Ready to use immediately, no curing time. Often this matters for repairs while cruising, compared to materials like 3M 5300 that take 3-7 days to cure. Easy to keep a little in the tool box.

Yes, It can ooze in some applications. Some it doesn't matter (winch bases are often well hidden by the skirt). I don't understand the common statement that it oozes more in the tropics. It isn't any hotter in the topics than it is in many coastal areas in the summer. 100F is about it anywhere.

Which gets us to the fact that experiences vary because there is no baseline material. I like the spool I have know and hope I don't run out, though I think I remember where I bought it. Like hardware store caulk, there are a few good products, but most is rubbish.
Correct, with Butyl there is no cure time.

It never cures.

So one can use the part as normal, as soon as it is applied.

For any bedding compound to work properly, there has to be some thickness to it.

If there is thickness to it, the parts sealed can work the uncured material out, and thin it, to the point it fails.

I carry butyl tape in my service vehicle.

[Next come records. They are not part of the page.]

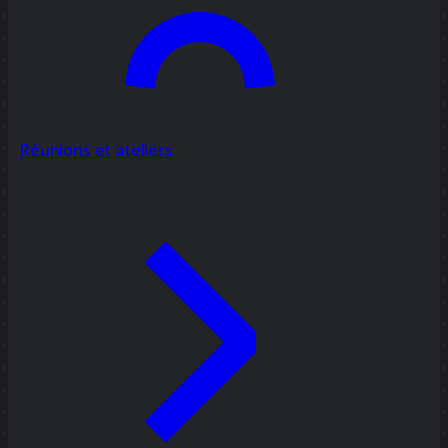
Réunions et ateliers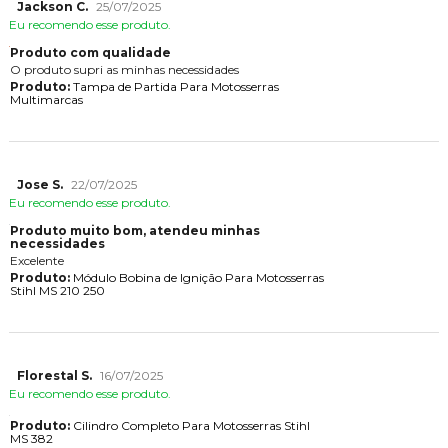
Jackson C.
25/07/2025
Eu recomendo esse produto.
Produto com qualidade
O produto supri as minhas necessidades
Produto:
Tampa de Partida Para Motosserras
Multimarcas
Jose S.
22/07/2025
Eu recomendo esse produto.
Produto muito bom, atendeu minhas
necessidades
Excelente
Produto:
Módulo Bobina de Ignição Para Motosserras
Stihl MS 210 250
Florestal S.
16/07/2025
Eu recomendo esse produto.
Produto:
Cilindro Completo Para Motosserras Stihl
MS 382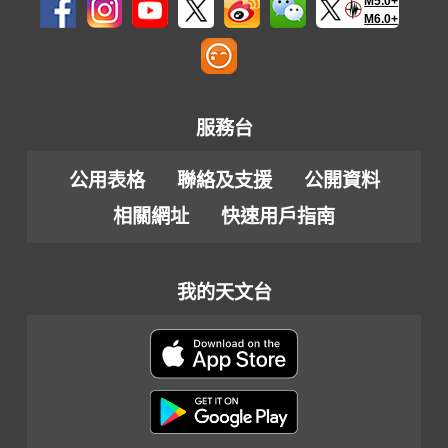
M5.0+
M6.0+
服務台
公用表格
聯絡及支援
公開資料
相關網址
快速用戶指南
我的天文台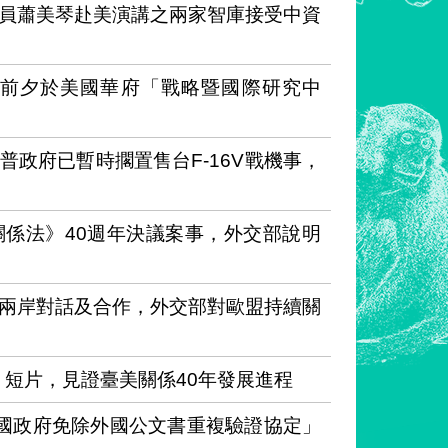
員蕭美琴赴美演講之兩家智庫接受中資
年前夕於美國華府「戰略暨國際研究中
政府已暫時擱置售台F-16V戰機事，
係法》40週年決議案事，外交部說明
兩岸對話及合作，外交部對歐盟持續關
）短片，見證臺美關係40年發展進程
和國政府免除外國公文書重複驗證協定」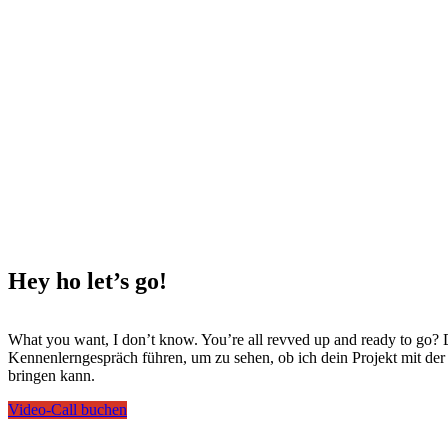
Hey ho
let’s go!
What you want, I don’t know. You’re all revved up and ready to go? 
Kennenlerngespräch führen, um zu sehen, ob ich dein Projekt mit de
bringen kann.
Video-Call buchen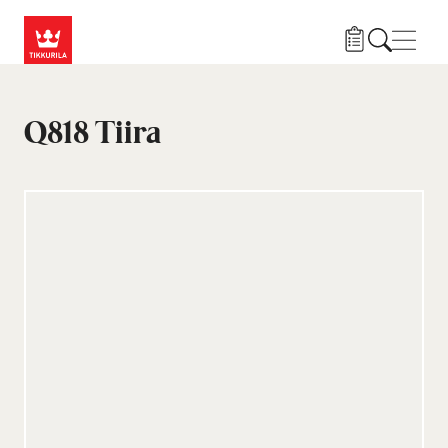
Liigu edasi põhisisu juurde
Menü
Q818 Tiira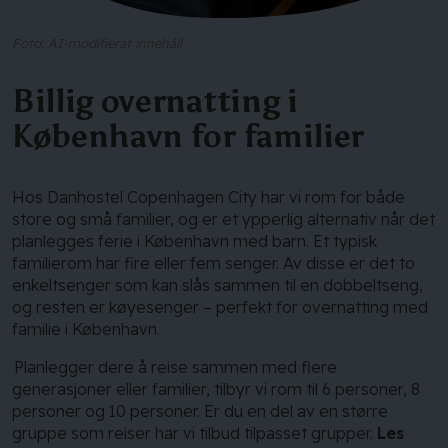
Foto: AI-modifierat innehåll
Billig overnatting i
København for familier
Hos Danhostel Copenhagen City har vi rom for både
store og små familier, og er et ypperlig alternativ når det
planlegges ferie i København med barn. Et typisk
familierom har fire eller fem senger. Av disse er det to
enkeltsenger som kan slås sammen til en dobbeltseng,
og resten er køyesenger – perfekt for overnatting med
familie i København.
Planlegger dere å reise sammen med flere
generasjoner eller familier, tilbyr vi rom til 6 personer, 8
personer og 10 personer. Er du en del av en større
gruppe som reiser har vi tilbud tilpasset grupper.
Les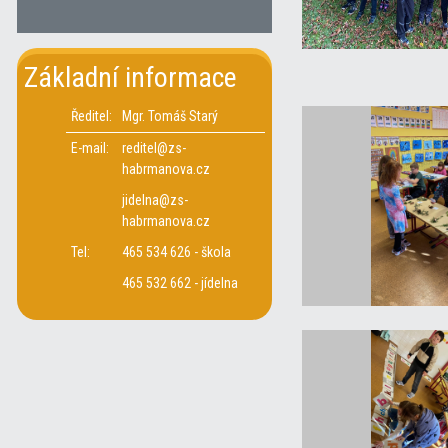
Základní informace
Ředitel:
Mgr. Tomáš Starý
E-mail:
reditel@zs-
habrmanova.cz
jidelna@zs-
habrmanova.cz
Tel:
465 534 626 - škola
465 532 662 - jídelna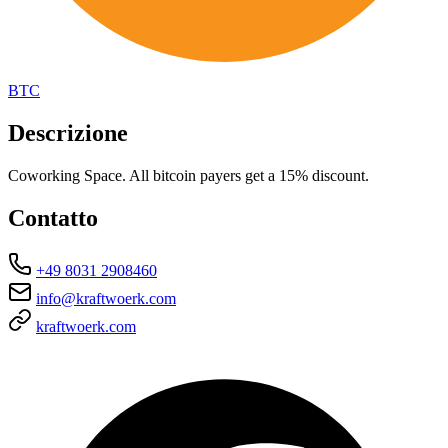
BTC
Descrizione
Coworking Space. All bitcoin payers get a 15% discount.
Contatto
+49 8031 2908460
info@kraftwoerk.com
kraftwoerk.com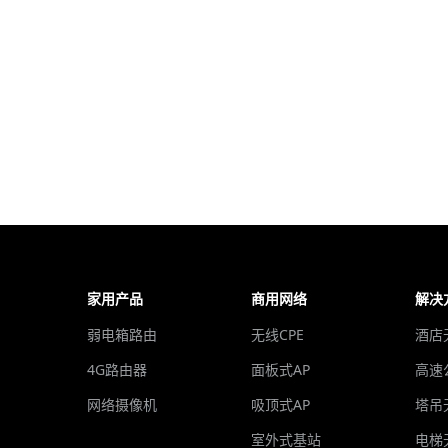
家用产品
商用网络
解决
弱电箱路由
无线CPE
酒店
4G路由器
面板式AP
高速
网络摄像机
吸顶式AP
塔吊
室外式基站
电梯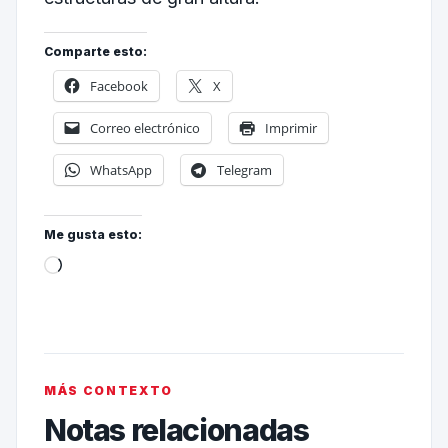
Comparte esto:
Facebook
X
Correo electrónico
Imprimir
WhatsApp
Telegram
Me gusta esto:
MÁS CONTEXTO
Notas relacionadas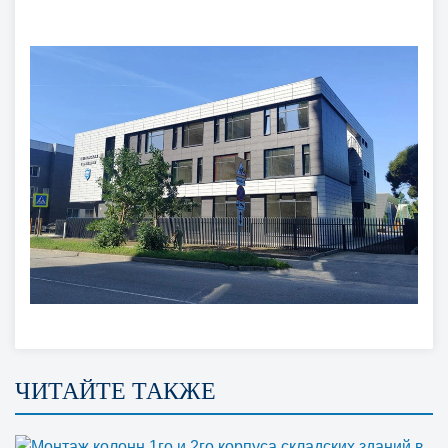
ЧИТАЙТЕ ТАКЖЕ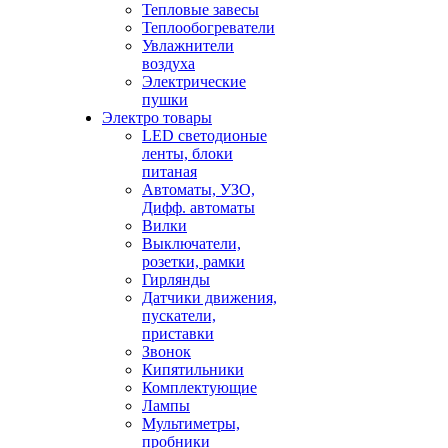
Тепловые завесы
Теплообогреватели
Увлажнители
воздуха
Электрические
пушки
Электро товары
LED светодионые
ленты, блоки
питаная
Автоматы, УЗО,
Дифф. автоматы
Вилки
Выключатели,
розетки, рамки
Гирлянды
Датчики движения,
пускатели,
приставки
Звонок
Кипятильники
Комплектующие
Лампы
Мультиметры,
пробники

I use it to seal keel bolts. This application does not require a bond and is often wet, where others with better adhesive properties, will not bond either. Perfect application for Butyl.

For deck fittings (winches, organizers, clutches, stanchion bases, hull/deck seams) I want the strongest bond (fitting to adhesive and adhesive to fibreglass) I can get. I use 3M 5200 Fast Cure.

For temporary mounting (parts that I may want to take apart soon) that don't require a hard cure, I use Butyl or Mono caulk.

The reason bedding compounds fail are usually:

1. Improper prep. (All)
2. Applied too thin. (All)
3. Environmental breakdown. (Sika Flex, 3M4200, 3M4000 UV)
4. Poor Adhesion (Silicone Sealant)
5. Excessive working (Butyl, Mono)
6. Solvent breakdown (Silicone is least likely to have this).

I have never seen a deck fitting or hull/deck seam applied properly with 3M 5200 fail, EVER (unless the fitting was pulled right out of the deck by excessive load).

On the other hand, I have cursed Butyl when working in olds boats and 35 year old Butyl was smeared all over my coveralls when I got out.

I'm not saying Butyl = Bad, 3M 5200 = Good. I'm saying different materials have different properties and some work better in some applications than others. IMHO, 3M 5200 gets a bad rap, for all the wrong reasons, and Butyl gets over promoted.